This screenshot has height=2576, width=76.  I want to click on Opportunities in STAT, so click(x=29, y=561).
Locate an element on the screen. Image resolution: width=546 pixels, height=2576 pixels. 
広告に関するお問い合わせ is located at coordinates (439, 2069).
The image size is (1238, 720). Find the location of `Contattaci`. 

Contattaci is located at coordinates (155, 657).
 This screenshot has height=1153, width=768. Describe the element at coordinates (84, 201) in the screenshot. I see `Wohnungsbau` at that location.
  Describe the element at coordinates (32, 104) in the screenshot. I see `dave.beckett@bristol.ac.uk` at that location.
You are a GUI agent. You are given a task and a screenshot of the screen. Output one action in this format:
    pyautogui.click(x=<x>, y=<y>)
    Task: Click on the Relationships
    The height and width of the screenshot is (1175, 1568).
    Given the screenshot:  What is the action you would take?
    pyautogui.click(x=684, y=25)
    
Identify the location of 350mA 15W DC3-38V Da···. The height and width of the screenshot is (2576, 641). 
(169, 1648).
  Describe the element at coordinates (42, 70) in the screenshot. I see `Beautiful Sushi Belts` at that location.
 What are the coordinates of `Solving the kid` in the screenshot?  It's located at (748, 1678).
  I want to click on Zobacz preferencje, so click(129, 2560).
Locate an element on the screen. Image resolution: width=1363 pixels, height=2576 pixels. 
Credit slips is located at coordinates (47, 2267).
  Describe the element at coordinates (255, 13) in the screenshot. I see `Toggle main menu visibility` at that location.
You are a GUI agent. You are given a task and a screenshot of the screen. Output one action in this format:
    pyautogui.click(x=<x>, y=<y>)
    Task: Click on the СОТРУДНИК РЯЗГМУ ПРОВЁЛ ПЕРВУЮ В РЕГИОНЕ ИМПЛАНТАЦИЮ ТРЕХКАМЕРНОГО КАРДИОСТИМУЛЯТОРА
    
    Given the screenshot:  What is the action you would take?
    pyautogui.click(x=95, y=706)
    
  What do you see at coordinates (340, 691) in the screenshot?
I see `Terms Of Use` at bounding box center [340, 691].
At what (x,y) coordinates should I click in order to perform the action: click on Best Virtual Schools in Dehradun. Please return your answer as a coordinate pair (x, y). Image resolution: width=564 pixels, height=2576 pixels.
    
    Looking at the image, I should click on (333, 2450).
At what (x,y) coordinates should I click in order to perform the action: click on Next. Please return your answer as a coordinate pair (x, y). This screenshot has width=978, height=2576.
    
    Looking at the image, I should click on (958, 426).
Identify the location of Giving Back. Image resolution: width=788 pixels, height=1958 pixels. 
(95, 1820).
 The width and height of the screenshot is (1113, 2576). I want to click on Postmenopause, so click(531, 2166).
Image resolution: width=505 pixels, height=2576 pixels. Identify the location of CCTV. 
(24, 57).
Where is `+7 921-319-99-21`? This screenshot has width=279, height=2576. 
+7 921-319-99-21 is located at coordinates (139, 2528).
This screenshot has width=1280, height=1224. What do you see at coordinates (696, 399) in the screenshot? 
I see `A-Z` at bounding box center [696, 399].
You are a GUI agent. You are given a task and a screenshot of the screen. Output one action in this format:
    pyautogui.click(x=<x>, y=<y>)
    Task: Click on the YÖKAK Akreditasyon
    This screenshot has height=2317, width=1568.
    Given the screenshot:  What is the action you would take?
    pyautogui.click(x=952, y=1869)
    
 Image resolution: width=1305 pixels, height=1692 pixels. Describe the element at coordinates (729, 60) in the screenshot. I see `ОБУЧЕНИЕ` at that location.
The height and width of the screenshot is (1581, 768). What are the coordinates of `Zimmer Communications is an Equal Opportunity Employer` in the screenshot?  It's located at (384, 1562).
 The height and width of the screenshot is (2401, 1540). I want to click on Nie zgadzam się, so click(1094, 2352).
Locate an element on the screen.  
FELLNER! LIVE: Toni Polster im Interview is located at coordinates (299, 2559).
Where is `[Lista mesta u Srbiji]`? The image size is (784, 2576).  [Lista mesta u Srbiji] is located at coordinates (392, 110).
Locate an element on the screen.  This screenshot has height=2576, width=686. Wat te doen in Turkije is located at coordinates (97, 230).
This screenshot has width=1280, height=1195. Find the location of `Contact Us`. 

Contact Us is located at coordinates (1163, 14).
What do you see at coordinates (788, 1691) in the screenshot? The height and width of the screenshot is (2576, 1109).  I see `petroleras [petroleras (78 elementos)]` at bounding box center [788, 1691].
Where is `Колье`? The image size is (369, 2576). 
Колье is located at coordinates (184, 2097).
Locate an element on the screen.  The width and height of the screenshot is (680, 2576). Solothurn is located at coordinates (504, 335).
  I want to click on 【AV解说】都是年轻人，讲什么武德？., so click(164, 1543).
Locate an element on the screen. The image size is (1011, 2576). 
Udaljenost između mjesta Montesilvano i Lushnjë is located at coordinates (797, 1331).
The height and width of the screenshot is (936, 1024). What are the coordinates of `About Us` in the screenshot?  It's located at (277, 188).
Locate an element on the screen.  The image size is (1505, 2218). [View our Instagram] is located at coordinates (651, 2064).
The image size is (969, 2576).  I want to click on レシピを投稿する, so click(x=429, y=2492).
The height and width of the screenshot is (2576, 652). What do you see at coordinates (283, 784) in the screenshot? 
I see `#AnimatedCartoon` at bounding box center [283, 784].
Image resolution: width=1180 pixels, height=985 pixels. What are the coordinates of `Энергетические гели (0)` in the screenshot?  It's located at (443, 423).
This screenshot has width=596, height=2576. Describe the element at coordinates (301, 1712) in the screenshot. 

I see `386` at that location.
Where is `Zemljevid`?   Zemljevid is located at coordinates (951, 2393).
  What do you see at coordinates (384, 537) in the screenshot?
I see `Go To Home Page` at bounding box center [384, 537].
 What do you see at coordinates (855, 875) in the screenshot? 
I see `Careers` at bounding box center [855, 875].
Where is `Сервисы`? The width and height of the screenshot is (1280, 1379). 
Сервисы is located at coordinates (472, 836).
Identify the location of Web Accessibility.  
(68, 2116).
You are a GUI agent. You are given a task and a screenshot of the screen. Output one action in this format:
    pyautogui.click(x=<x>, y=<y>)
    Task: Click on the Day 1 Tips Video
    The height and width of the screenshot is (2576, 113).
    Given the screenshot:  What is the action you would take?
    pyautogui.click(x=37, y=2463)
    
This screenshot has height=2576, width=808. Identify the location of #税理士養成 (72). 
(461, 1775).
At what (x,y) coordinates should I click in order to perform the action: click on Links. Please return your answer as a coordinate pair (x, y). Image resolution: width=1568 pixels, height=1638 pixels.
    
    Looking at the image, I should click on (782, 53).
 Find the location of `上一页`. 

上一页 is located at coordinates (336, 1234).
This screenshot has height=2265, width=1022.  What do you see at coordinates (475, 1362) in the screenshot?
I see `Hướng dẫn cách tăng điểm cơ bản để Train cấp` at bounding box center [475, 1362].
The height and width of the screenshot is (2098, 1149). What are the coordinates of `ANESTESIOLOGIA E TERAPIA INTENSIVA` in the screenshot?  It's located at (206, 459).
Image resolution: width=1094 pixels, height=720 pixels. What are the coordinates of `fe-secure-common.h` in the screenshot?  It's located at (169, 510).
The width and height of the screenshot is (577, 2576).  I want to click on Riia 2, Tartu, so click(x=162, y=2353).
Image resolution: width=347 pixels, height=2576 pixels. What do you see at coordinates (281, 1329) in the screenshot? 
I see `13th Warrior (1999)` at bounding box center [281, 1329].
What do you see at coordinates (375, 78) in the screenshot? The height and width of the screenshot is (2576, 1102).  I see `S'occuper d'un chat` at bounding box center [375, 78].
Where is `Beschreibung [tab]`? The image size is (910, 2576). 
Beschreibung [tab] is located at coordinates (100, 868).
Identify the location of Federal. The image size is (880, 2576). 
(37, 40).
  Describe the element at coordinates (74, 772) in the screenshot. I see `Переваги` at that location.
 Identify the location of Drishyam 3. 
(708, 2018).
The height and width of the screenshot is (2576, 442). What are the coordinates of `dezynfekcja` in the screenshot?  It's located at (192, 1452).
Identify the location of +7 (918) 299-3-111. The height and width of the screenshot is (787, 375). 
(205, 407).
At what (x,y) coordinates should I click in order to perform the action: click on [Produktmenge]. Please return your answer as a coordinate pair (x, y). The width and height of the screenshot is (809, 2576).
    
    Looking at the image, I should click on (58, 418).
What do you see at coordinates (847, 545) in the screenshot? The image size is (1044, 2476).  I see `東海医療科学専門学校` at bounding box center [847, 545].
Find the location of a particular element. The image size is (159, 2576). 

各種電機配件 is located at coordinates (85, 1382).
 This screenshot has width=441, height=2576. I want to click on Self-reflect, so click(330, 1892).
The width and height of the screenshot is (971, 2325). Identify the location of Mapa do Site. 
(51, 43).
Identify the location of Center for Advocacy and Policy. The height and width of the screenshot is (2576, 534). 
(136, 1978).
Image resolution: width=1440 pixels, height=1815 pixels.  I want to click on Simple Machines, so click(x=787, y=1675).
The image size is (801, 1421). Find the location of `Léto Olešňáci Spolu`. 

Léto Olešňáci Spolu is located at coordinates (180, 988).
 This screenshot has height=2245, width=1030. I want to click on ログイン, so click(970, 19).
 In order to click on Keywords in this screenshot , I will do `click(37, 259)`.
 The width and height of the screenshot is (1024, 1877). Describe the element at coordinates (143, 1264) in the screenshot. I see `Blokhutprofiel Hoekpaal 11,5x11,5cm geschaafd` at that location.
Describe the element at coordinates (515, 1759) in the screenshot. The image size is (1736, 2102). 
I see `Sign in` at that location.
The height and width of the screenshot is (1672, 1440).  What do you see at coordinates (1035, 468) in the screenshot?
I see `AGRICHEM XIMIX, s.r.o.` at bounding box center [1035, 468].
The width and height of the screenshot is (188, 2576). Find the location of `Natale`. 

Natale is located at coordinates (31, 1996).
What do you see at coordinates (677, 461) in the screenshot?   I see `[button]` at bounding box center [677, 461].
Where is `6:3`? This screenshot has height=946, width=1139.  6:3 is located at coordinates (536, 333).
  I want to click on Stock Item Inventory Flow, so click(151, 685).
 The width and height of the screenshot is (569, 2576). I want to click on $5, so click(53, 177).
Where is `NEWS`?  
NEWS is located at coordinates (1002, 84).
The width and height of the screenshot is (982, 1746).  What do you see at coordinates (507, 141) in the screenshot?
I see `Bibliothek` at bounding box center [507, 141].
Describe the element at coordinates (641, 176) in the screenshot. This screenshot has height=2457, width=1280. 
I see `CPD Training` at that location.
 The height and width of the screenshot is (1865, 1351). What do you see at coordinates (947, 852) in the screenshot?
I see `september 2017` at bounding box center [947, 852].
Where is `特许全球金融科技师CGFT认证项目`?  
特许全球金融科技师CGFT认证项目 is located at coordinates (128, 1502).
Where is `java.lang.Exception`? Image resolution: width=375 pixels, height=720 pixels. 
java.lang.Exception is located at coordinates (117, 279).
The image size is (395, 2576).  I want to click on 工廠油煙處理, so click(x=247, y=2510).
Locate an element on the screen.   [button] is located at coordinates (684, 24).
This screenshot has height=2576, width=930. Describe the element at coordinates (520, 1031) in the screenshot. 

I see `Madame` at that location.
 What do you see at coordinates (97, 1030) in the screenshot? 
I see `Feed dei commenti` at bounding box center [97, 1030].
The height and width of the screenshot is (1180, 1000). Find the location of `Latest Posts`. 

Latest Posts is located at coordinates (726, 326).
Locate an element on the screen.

------------------------------------------------

## Task prompt
The answer should be all lines from the entries above that hold the word "button".

## Response for this exercise
What do you see at coordinates (677, 461) in the screenshot?   I see `[button]` at bounding box center [677, 461].
Locate an element on the screen.   [button] is located at coordinates (684, 24).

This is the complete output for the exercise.